"The Rise and Fall of Apollo Global Management's 10th Flagship Private Equity Fund"

"The Rise and Fall of Apollo Global Management's 10th Flagship Private Equity Fund"

 




Private equity giant Apollo Global Management Inc. is expecting commitments for its 10th flagship private equity fund to reach the “low $20 billion range,” falling short of the $25 billion target set earlier. The fund had received $16 billion of commitments through March 31, and a final close is expected in the summer, according to Apollo Co-President Scott Kleinman. The flagship fund, Apollo’s 10th, has already invested about $6 billion of capital, with the private equity team signing four deals since the last earnings call, including the acquisition of chemical company Univar Solutions and aluminum products manufacturer Arconic Corp.


While Apollo’s private equity business, led by David Sambur and Matt Nord, is facing a challenging fundraising environment amid rising interest rates and a looming recession, the firm’s credit and insurance businesses were a source of strength during the quarter. Athene insurance unit, which sells annuities to retirees, saw earnings grow 2% as higher interest rates boosted its investment portfolio. Apollo expects at least $17 billion of inflows during the second quarter, putting the firm on track to exceed Athene’s record annual inflows of $48 billion in 2022, according to Apollo CEO Marc Rowan.


The private equity industry has struggled in the fundraising space over the past year, with constraints on pensions and endowments, which hit the limits of what they could allocate to private equity during last year’s market downturn. While the challenging fundraising environment persisted, Apollo’s principal investing income from selling assets plunged 96% to $8 million in the first quarter, dragging earnings down 7.9% from a year earlier. Nevertheless, Kleinman said, “We’re one of the few firms who can play offense in these periods of uncertainty, which was quite clear by the level of deployment activity in the first quarter. Our current pipeline of opportunities is about three times a year ago and growing.”
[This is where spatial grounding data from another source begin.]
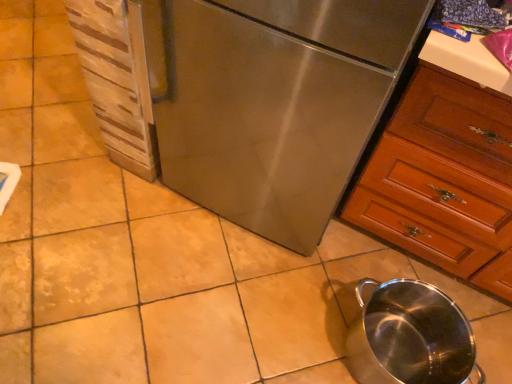 The width and height of the screenshot is (512, 384). Describe the element at coordinates (410, 336) in the screenshot. I see `shiny metallic crock pot at lower right` at that location.

What are the coordinates of `shiny metallic crock pot at lower right` in the screenshot? It's located at (410, 336).

Based on the photo, in order to face shiny metallic crock pot at lower right, should I rotate leftwards or rightwards?

Turn right approximately 18.341 degrees to face it.

This screenshot has width=512, height=384. Find the location of `shiny metallic crock pot at lower right`. shiny metallic crock pot at lower right is located at coordinates (410, 336). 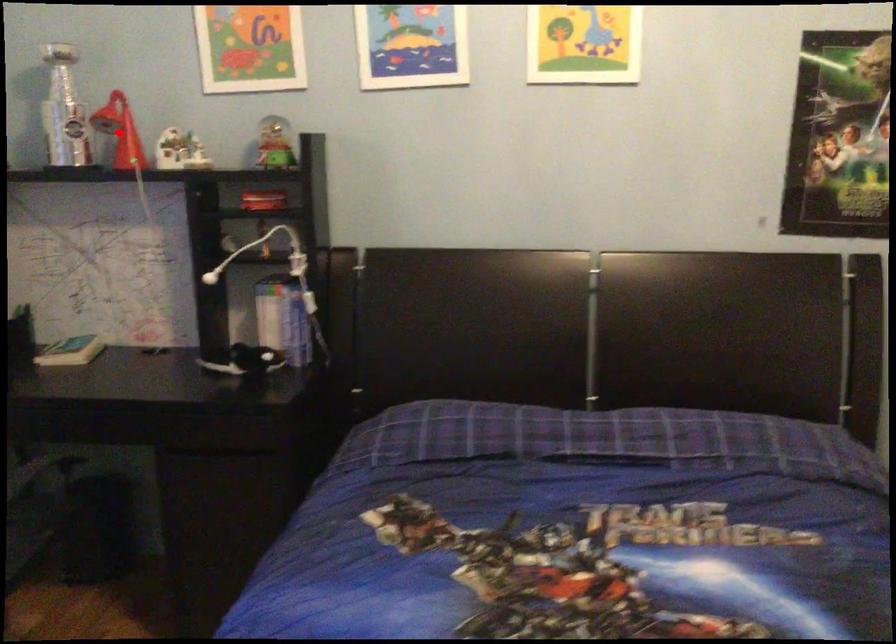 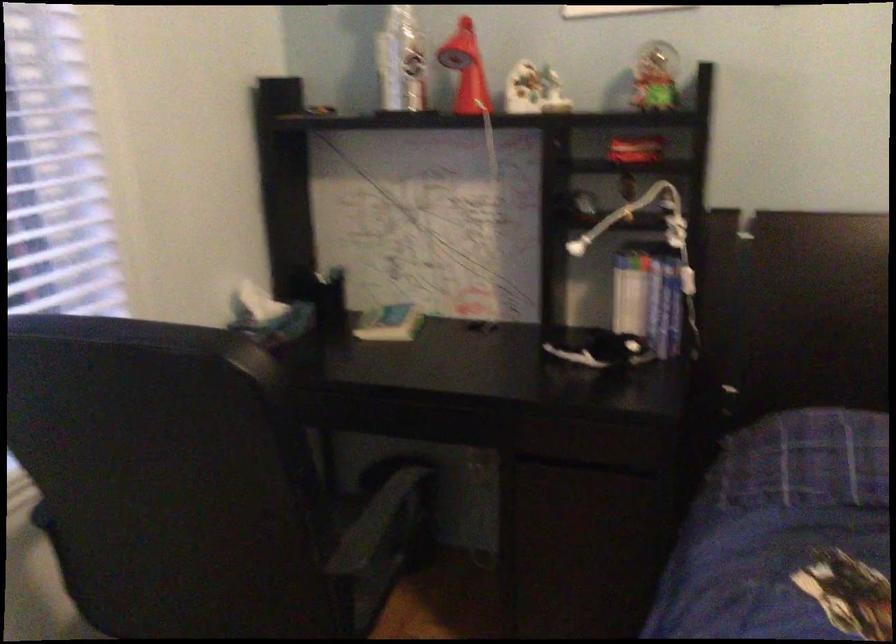 Question: I am providing you with two images of the same scene from different viewpoints. In image1, a red point is highlighted. Considering the same 3D point in image2, which of the following is correct?

Choices:
 (A) It is closer
 (B) It is farther

Answer: (A) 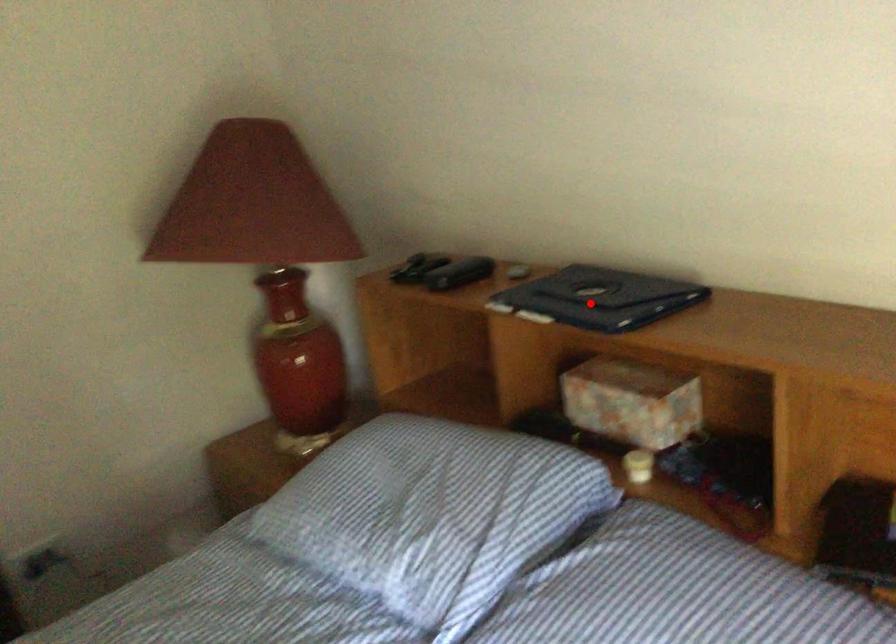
Meanwhile, Apollo Chief Executive Officer Marc Rowan addressed concerns about the firm’s Athene insurance unit, which contributes about two-thirds of Apollo’s income, saying insurance companies focused on retirement services don’t face the deposit-flight risks seen in the banking industry. Athene invests in long-term, locked-in liabilities, and 80% of the portfolio isn’t surrendable, he said. “People who own annuities are saving for retirement,” Rowan said. “This is not money they think is accessible. When they do surrender or move it, they’re typically moving to another policy — otherwise they incur” a tax burden.